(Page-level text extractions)

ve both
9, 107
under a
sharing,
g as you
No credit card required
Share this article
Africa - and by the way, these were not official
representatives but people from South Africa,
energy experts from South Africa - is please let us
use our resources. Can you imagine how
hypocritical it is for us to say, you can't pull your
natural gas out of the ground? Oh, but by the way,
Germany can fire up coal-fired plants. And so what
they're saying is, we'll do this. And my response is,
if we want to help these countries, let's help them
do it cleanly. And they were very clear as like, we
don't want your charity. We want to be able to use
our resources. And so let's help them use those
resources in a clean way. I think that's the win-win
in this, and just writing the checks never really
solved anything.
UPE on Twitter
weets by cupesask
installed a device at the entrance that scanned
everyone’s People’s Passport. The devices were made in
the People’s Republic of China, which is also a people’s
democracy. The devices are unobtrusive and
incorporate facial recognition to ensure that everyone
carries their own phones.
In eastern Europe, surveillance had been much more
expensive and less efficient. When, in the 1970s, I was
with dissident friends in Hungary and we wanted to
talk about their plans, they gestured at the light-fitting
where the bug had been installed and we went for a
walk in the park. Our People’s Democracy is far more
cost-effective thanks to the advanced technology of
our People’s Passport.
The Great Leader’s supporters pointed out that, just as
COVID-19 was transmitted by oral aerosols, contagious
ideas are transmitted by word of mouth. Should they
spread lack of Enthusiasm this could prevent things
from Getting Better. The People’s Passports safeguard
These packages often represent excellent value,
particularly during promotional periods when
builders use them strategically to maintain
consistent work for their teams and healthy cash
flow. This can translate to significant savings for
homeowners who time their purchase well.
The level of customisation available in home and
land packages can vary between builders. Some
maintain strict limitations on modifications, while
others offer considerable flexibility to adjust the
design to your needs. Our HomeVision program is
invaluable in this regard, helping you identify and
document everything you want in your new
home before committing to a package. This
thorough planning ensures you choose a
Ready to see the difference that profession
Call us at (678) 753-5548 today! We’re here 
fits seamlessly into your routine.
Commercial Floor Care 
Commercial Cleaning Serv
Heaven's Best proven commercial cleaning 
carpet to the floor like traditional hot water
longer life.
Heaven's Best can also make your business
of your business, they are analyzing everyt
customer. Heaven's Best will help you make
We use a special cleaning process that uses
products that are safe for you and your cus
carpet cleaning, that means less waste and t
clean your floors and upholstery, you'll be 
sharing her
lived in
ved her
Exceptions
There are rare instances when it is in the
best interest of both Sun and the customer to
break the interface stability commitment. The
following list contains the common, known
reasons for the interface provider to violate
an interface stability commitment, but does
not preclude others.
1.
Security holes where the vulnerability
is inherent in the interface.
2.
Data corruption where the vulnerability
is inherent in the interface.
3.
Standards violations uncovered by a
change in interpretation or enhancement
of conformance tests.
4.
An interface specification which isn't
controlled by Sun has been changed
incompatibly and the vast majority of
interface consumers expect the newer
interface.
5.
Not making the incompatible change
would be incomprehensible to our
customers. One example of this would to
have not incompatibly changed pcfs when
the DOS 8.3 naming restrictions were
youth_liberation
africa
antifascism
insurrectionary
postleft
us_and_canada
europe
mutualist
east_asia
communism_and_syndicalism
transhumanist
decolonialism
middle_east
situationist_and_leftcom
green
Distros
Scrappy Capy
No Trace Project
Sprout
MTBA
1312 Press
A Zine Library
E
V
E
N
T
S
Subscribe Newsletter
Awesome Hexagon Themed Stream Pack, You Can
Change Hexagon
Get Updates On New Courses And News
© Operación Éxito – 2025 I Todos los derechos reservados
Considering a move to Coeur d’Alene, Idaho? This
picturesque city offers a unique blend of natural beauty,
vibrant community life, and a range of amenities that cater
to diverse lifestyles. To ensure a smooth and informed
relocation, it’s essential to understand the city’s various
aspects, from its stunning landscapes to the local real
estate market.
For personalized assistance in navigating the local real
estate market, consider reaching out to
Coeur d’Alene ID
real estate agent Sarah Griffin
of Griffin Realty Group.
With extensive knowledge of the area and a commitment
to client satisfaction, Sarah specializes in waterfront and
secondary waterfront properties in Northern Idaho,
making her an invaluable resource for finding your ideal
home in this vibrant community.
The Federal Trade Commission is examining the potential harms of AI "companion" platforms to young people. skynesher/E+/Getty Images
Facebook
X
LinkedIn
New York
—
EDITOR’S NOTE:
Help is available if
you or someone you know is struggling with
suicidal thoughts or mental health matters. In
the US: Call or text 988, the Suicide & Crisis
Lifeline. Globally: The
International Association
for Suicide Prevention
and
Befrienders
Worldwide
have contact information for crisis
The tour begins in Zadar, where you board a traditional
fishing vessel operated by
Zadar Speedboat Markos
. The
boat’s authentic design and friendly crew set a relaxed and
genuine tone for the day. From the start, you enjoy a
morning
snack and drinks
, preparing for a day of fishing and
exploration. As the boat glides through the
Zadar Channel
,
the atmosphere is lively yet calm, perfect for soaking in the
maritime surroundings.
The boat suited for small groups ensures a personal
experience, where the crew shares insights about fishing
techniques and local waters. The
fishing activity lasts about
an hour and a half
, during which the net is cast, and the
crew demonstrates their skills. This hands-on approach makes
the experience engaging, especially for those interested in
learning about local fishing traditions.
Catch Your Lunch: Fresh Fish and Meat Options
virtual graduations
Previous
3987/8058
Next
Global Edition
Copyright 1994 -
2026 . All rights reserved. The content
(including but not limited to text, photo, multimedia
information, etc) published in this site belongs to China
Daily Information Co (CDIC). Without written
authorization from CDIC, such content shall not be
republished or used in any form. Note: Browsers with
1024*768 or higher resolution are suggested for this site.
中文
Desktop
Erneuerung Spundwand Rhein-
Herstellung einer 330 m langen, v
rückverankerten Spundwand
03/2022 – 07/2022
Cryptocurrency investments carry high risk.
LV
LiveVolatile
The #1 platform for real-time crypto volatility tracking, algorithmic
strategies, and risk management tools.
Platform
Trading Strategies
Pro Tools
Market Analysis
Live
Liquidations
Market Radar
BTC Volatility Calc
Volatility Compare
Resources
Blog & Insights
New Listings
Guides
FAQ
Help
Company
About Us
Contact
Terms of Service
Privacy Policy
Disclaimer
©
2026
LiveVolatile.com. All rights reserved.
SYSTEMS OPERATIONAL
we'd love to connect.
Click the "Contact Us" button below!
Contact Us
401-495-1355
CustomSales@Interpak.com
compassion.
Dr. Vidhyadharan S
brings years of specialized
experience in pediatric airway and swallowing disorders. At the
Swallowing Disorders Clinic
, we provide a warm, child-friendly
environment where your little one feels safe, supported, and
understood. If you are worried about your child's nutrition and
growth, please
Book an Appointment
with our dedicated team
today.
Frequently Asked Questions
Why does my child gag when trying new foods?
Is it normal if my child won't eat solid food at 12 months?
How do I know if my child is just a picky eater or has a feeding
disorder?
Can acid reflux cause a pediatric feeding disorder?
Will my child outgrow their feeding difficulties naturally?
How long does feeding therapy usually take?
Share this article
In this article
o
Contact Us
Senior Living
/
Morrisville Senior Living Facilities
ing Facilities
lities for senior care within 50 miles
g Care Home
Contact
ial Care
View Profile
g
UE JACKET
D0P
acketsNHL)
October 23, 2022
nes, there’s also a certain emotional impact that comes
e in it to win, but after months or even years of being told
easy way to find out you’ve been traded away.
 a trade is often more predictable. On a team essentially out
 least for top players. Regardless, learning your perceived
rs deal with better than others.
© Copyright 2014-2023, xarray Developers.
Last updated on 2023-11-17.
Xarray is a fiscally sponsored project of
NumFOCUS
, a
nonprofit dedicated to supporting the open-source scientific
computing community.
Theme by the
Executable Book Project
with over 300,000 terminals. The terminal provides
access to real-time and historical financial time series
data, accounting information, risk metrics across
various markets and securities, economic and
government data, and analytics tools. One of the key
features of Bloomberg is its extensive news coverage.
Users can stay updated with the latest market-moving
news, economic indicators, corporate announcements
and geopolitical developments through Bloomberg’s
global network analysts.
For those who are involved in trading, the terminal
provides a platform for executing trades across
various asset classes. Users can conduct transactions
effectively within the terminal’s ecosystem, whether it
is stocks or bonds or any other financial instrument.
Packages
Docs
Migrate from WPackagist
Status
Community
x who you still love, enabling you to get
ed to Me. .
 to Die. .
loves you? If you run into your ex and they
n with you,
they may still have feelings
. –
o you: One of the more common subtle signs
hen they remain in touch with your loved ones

(Your goal)
Please count the lines in the data that include the word "today" and report the number by itself.

(Answer space)
2